As detailed in a new paper published in the journal Nature Communications, researchers analyzed samples from deep-sea drill sites to study deep ocean currents.
They discovered “2.4 million-year climate cycles” that are “linked to cycles in the interactions of Mars and Earth orbiting the Sun,” as lead author and University of Sydney sedimentologist Adriana Dutkiewicz explained in a statement.
Sure, the findings are just plain cool. But they could have important implications for our understanding of the Atlantic meridional overturning circulation (AMOC), an ocean current that maintains temperate climates in Europe — that’s on the verge of collapse due to climate change.
Grand Cycles
These “astronomical grand cycles” would be the result of the orbits of both Mars and Earth interacting. However, proving these cycles by analyzing the Earth’s geology has proven difficult.
In their study, Dutkiewicz and her colleagues pored over more than 50 years of scientific drilling data. They found that deep-sea currents shift in strength every 2.4 million years. At their peak, they can generate deep sea “eddies,” or powerful whirlpools that can reach the seafloor and move large amounts of sediment.
“The gravity fields of the planets in the solar system interfere with each other and this interaction, called a resonance, changes planetary eccentricity, a measure of how close to circular their orbits are,” explained coauthor and University of Sydney professor Dietmar Müller in the statement.
The Earth receives more solar radiation and a resulting warmer climate at the peak of this cycle, the scientists suggest. These high temperatures, they found, are correlated with more breaks in the deep-sea record, indicating stronger deep ocean currents.
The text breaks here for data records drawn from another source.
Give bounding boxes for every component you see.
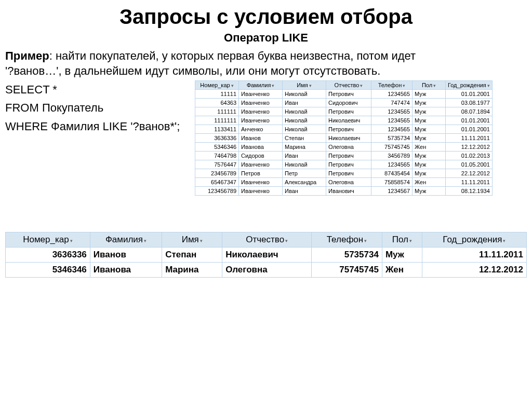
th-pol[interactable]: Пол▾ (382, 232, 422, 248)
example-text-1: : найти покупателей, у которых первая бу… (49, 49, 416, 62)
dropdown-icon[interactable]: ▾ (503, 238, 506, 243)
table-row: 5346346ИвановаМаринаОлеговна75745745Жен1… (6, 263, 527, 278)
dropdown-icon[interactable]: ▾ (285, 238, 288, 243)
dropdown-icon[interactable]: ▾ (200, 238, 203, 243)
table-row: 3636336ИвановСтепанНиколаевич5735734Муж1… (195, 134, 493, 143)
th-name[interactable]: Имя▾ (162, 232, 222, 248)
dropdown-icon[interactable]: ▾ (70, 238, 73, 243)
table-row: 1111111ИванченкоНиколайНиколаевич1234565… (195, 116, 493, 125)
th-pol[interactable]: Пол▾ (413, 81, 446, 90)
sql-block: SELECT * FROM Покупатель WHERE Фамилия L… (5, 80, 195, 135)
example-label: Пример (5, 49, 49, 62)
dropdown-icon[interactable]: ▾ (309, 83, 312, 88)
th-name[interactable]: Имя▾ (283, 81, 326, 90)
table-row: 64363ИванченкоИванСидорович747474Муж03.0… (195, 99, 493, 107)
sql-line-3: WHERE Фамилия LIKE '?ванов*'; (5, 117, 195, 135)
th-year[interactable]: Год_рождения▾ (422, 232, 526, 248)
table-row: 1133411АнченкоНиколайПетрович1234565Муж0… (195, 125, 493, 134)
page-title: Запросы с условием отбора (0, 5, 532, 29)
th-tel[interactable]: Телефон▾ (371, 81, 413, 90)
table-row: 65467347ИванченкоАлександраОлеговна75858… (195, 178, 493, 187)
table-row: 23456789ПетровПетрПетрович87435454Муж22.… (195, 169, 493, 178)
dropdown-icon[interactable]: ▾ (364, 238, 367, 243)
th-fam[interactable]: Фамилия▾ (90, 232, 162, 248)
source-table: Номер_кар▾ Фамилия▾ Имя▾ Отчество▾ Телеф… (195, 80, 493, 196)
dropdown-icon[interactable]: ▾ (433, 83, 436, 88)
table-row: 7576447ИванченкоНиколайПетрович1234565Му… (195, 160, 493, 169)
sql-line-1: SELECT * (5, 80, 195, 99)
table-row: 5346346ИвановаМаринаОлеговна75745745Жен1… (195, 143, 493, 152)
th-tel[interactable]: Телефон▾ (312, 232, 382, 248)
table-row: 111111ИванченкоНиколайПетрович1234565Муж… (195, 107, 493, 116)
dropdown-icon[interactable]: ▾ (403, 83, 405, 88)
example-text-2: '?ванов…', в дальнейшем идут символы, ил… (5, 64, 380, 77)
dropdown-icon[interactable]: ▾ (144, 238, 147, 243)
dropdown-icon[interactable]: ▾ (409, 238, 412, 243)
result-table: Номер_кар▾ Фамилия▾ Имя▾ Отчество▾ Телеф… (5, 232, 527, 278)
sql-line-2: FROM Покупатель (5, 99, 195, 117)
th-otch[interactable]: Отчество▾ (326, 81, 371, 90)
table-row: 123456789ИванченкоИванИванович1234567Муж… (195, 187, 493, 196)
dropdown-icon[interactable]: ▾ (360, 83, 363, 88)
table-row: 7464798СидоровИванПетрович3456789Муж01.0… (195, 152, 493, 160)
table-row: 11111ИванченкоНиколайПетрович1234565Муж0… (195, 90, 493, 99)
dropdown-icon[interactable]: ▾ (487, 83, 490, 88)
example-paragraph: Пример: найти покупателей, у которых пер… (5, 49, 527, 78)
th-year[interactable]: Год_рождения▾ (446, 81, 493, 90)
dropdown-icon[interactable]: ▾ (272, 83, 274, 88)
th-otch[interactable]: Отчество▾ (222, 232, 312, 248)
dropdown-icon[interactable]: ▾ (231, 83, 234, 88)
th-id[interactable]: Номер_кар▾ (195, 81, 239, 90)
th-fam[interactable]: Фамилия▾ (239, 81, 283, 90)
subtitle: Оператор LIKE (0, 31, 532, 45)
table-row: 3636336ИвановСтепанНиколаевич5735734Муж1… (6, 248, 527, 263)
th-id[interactable]: Номер_кар▾ (6, 232, 90, 248)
That means if the AMOC were to collapse, as some scientists predict, this cycle could mitigate at least some of the fallout, which would include a prolonged period of extreme cold in Europe and North America.
“We know there are at least two separate mechanisms that contribute to the vigor of deep-water mixing in the oceans,” Müller explained. “AMOC is one of them, but deep ocean eddies seem to play an important role in warm climates for keeping the ocean ventilated.”
“Our deep-sea data spanning 65 million years suggest that warmer oceans have more vigorous deep circulation,” Dutkiewicz added. “This will potentially keep the ocean from becoming stagnant even if [AMOC] slows or stops altogether.”